Prompt ::
Going through the material below, output exactly the lines from the one containing "efa Delavca Ljubečna" through the one containing "frente a la pantalla gigante", and no pictures.

Data records ::
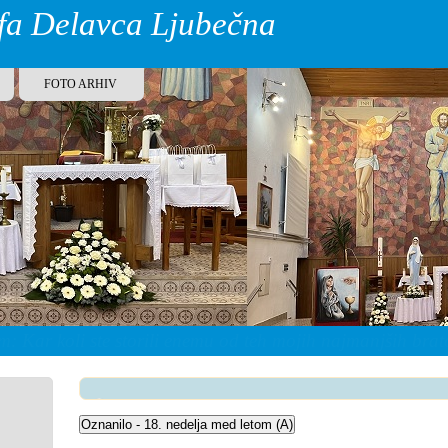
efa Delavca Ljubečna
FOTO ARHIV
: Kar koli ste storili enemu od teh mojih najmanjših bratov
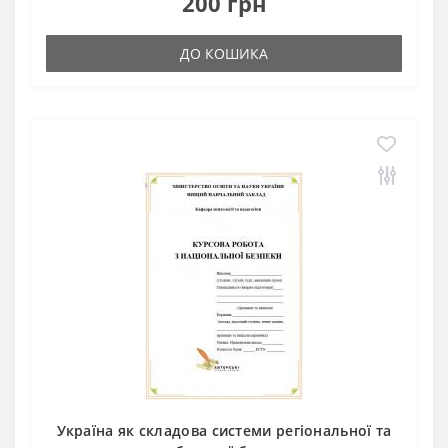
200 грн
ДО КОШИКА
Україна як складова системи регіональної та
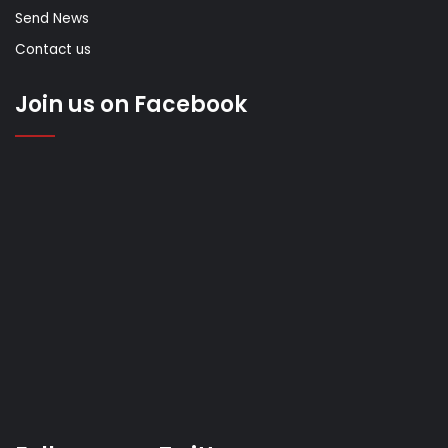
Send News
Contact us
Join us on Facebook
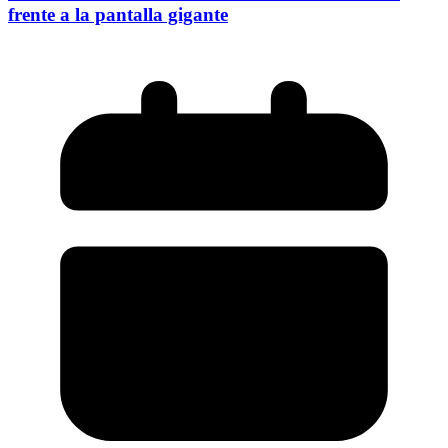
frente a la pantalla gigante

==

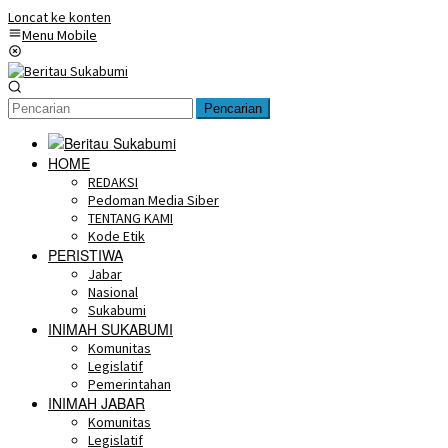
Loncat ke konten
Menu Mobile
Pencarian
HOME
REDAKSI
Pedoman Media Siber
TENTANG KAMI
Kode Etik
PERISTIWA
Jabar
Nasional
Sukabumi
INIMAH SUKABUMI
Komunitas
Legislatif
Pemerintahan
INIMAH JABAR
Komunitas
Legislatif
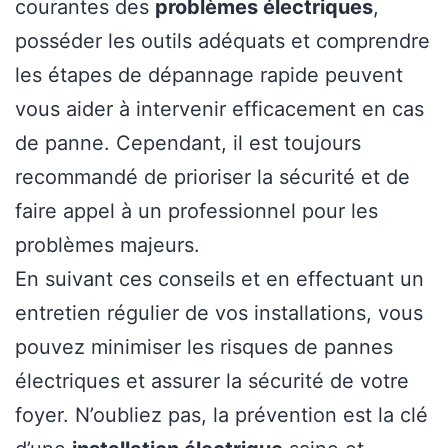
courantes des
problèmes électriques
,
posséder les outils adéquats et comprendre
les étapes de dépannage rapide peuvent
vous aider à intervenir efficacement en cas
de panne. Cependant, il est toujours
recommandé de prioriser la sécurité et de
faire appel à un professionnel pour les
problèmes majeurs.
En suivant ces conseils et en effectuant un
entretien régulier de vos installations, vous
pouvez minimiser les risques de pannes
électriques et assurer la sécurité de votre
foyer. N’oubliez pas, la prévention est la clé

Exercise response ::
efa Delavca Ljubečna
FOTO ARHIV
: Kar koli ste storili enemu od teh mojih najmanjših bratov
200 грн
ДО КОШИКА
Україна як складова системи регіональної та
Send News
Contact us
Join us on Facebook
frente a la pantalla gigante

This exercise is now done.